### Task brief
Pictures aside, repeat every entry exactly.

*** Opening of Information given ***

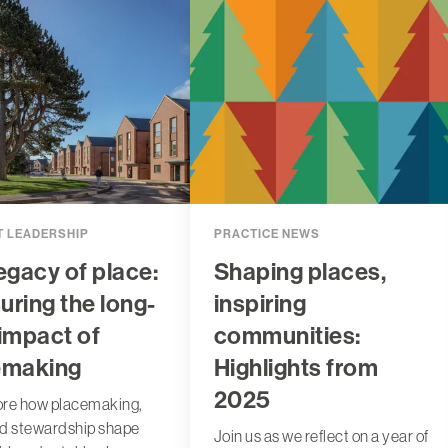
 LEADERSHIP
PRACTICE NEWS
egacy of place:
Shaping places,
ring the long-
inspiring
impact of
communities:
emaking
Highlights from
2025
ore how placemaking,
nd stewardship shape
Join us as we reflect on a year of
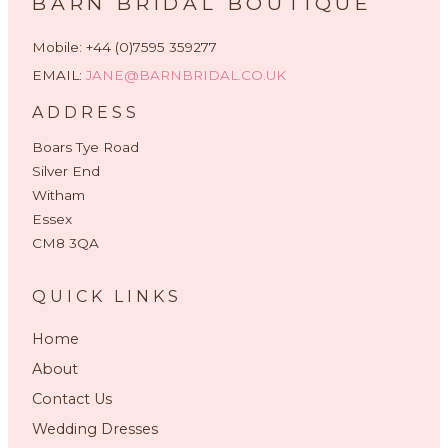
BARN BRIDAL BOUTIQUE
Mobile: +44 (0)7595 359277
EMAIL:
JANE@BARNBRIDAL.CO.UK
ADDRESS
Boars Tye Road
Silver End
Witham
Essex
CM8 3QA
QUICK LINKS
Home
About
Contact Us
Wedding Dresses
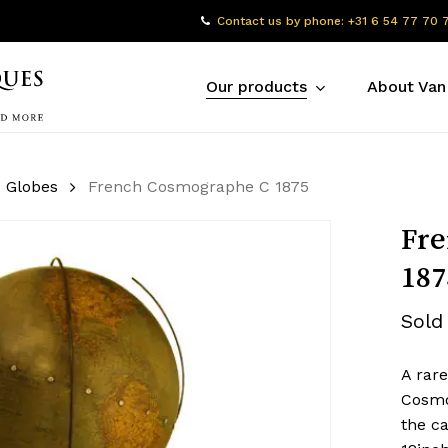
Contact us by phone: +31 6 54 77 70 
Our products
About Van
Globes
French Cosmographe C 1875
Fre
187
Sold
A rar
Cosmog
the ca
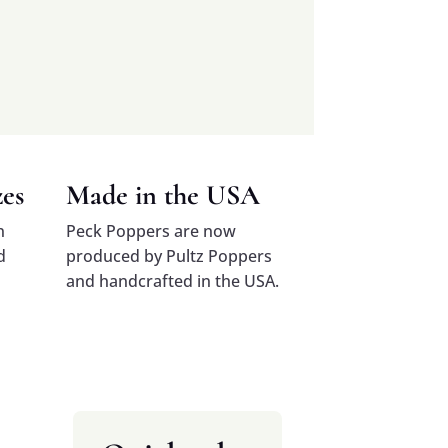
zes
Made in the USA
n
Peck Poppers are now
d
produced by Pultz Poppers
and handcrafted in the USA.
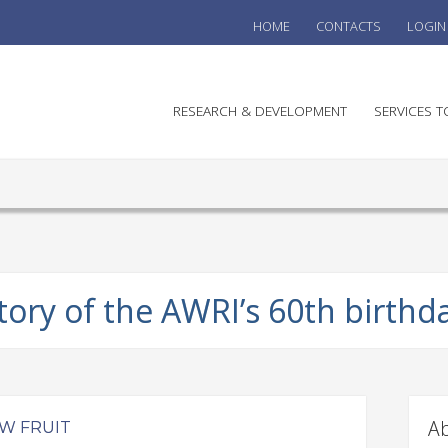
HOME
CONTACTS
LOGIN
he
RESEARCH & DEVELOPMENT
SERVICES T
stralian
ine
search
WINE
stitute
VITIC
REGU
tory of the AWRI’s 60th birthd
SUST
AUSTR
WINE 
AGRO
Ab
W FRUIT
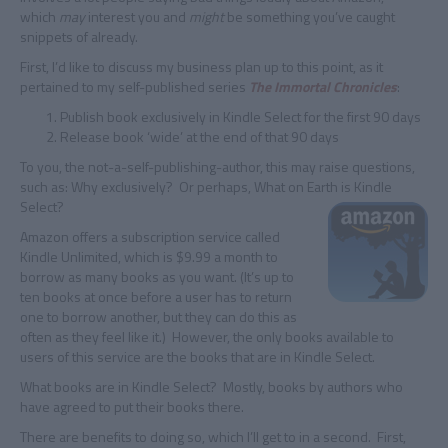
which
may
interest you and
might
be something you’ve caught
snippets of already.
First, I’d like to discuss my business plan up to this point, as it
pertained to my self-published series
The Immortal Chronicles
:
Publish book exclusively in Kindle Select for the first 90 days
Release book ‘wide’ at the end of that 90 days
To you, the not-a-self-publishing-author, this may raise questions,
such as: Why exclusively? Or perhaps, What on Earth is Kindle
Select?
Amazon offers a subscription service called
Kindle Unlimited, which is $9.99 a month to
borrow as many books as you want. (It’s up to
ten books at once before a user has to return
one to borrow another, but they can do this as
often as they feel like it.) However, the only books available to
users of this service are the books that are in Kindle Select.
What books are in Kindle Select? Mostly, books by authors who
have agreed to put their books there.
There are benefits to doing so, which I’ll get to in a second. First,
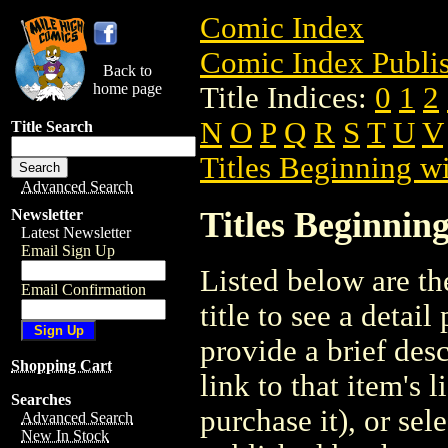
Comic Index
Comic Index Publis
Back to
home page
Title Indices:
0
1
2
N
O
P
Q
R
S
T
U
V
Title Search
Titles Beginning wi
Advanced Search
Titles Beginning
Newsletter
Latest Newsletter
Email Sign Up
Listed below are the
Email Confirmation
title to see a detail
provide a brief des
Shopping Cart
link to that item's 
Searches
purchase it), or sele
Advanced Search
New In Stock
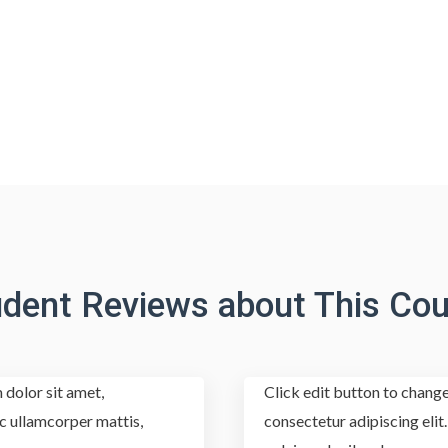
udent Reviews about This Cou
 dolor sit amet,
Click edit button to change
nec ullamcorper mattis,
consectetur adipiscing elit.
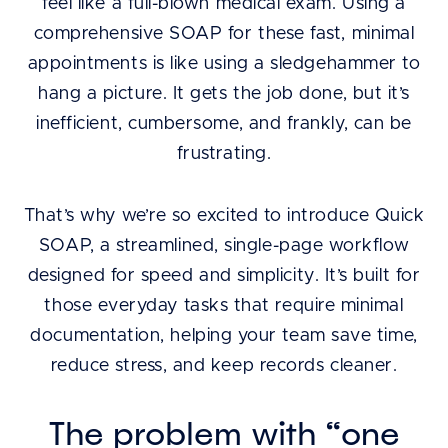
feel like a full-blown medical exam. Using a
comprehensive SOAP for these fast, minimal
appointments is like using a sledgehammer to
hang a picture. It gets the job done, but it’s
inefficient, cumbersome, and frankly, can be
frustrating.
That’s why we’re so excited to introduce Quick
SOAP, a streamlined, single-page workflow
designed for speed and simplicity. It’s built for
those everyday tasks that require minimal
documentation, helping your team save time,
reduce stress, and keep records cleaner.
The problem with “one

*** Close of Information given ***

### Task output
 LEADERSHIP
PRACTICE NEWS
egacy of place:
Shaping places,
ring the long-
inspiring
impact of
communities:
emaking
Highlights from
2025
ore how placemaking,
nd stewardship shape
Join us as we reflect on a year of
BARN BRIDAL BOUTIQUE
Mobile: +44 (0)7595 359277
EMAIL:
JANE@BARNBRIDAL.CO.UK
ADDRESS
Boars Tye Road
Silver End
Witham
Essex
CM8 3QA
QUICK LINKS
Home
About
Contact Us
Wedding Dresses
Contact us by phone: +31 6 54 77 70 
Our products
About Van
Globes
French Cosmographe C 1875
Fre
187
Sold
A rar
Cosmog
the ca
zes
Made in the USA
n
Peck Poppers are now
d
produced by Pultz Poppers
and handcrafted in the USA.
HOME
CONTACTS
LOGIN
he
RESEARCH & DEVELOPMENT
SERVICES T
stralian
ine
search
WINE
stitute
VITIC
REGU
tory of the AWRI’s 60th birthd
SUST
AUSTR
WINE 
AGRO
Ab
W FRUIT
which
may
interest you and
might
be something you’ve caught
snippets of already.
First, I’d like to discuss my business plan up to this point, as it
pertained to my self-published series
The Immortal Chronicles
:
Publish book exclusively in Kindle Select for the first 90 days
Release book ‘wide’ at the end of that 90 days
To you, the not-a-self-publishing-author, this may raise questions,
such as: Why exclusively? Or perhaps, What on Earth is Kindle
Select?
Amazon offers a subscription service called
Kindle Unlimited, which is $9.99 a month to
borrow as many books as you want. (It’s up to
ten books at once before a user has to return
one to borrow another, but they can do this as
often as they feel like it.) However, the only books available to
users of this service are the books that are in Kindle Select.
What books are in Kindle Select? Mostly, books by authors who
have agreed to put their books there.
There are benefits to doing so, which I’ll get to in a second. First,
Comic Index
Comic Index Publis
Back to
home page
Title Indices:
0
1
2
N
O
P
Q
R
S
T
U
V
Title Search
Titles Beginning wi
Advanced Search
Titles Beginning
Newsletter
Latest Newsletter
Email Sign Up
Listed below are the
Email Confirmation
title to see a detail
provide a brief des
Shopping Cart
link to that item's 
Searches
purchase it), or sele
Advanced Search
New In Stock
udent Reviews about This Cou
 dolor sit amet,
Click edit button to change
nec ullamcorper mattis,
consectetur adipiscing elit.
feel like a full-blown medical exam. Using a
comprehensive SOAP for these fast, minimal
appointments is like using a sledgehammer to
hang a picture. It gets the job done, but it’s
inefficient, cumbersome, and frankly, can be
frustrating.
That’s why we’re so excited to introduce Quick
SOAP, a streamlined, single-page workflow
designed for speed and simplicity. It’s built for
those everyday tasks that require minimal
documentation, helping your team save time,
reduce stress, and keep records cleaner.
The problem with “one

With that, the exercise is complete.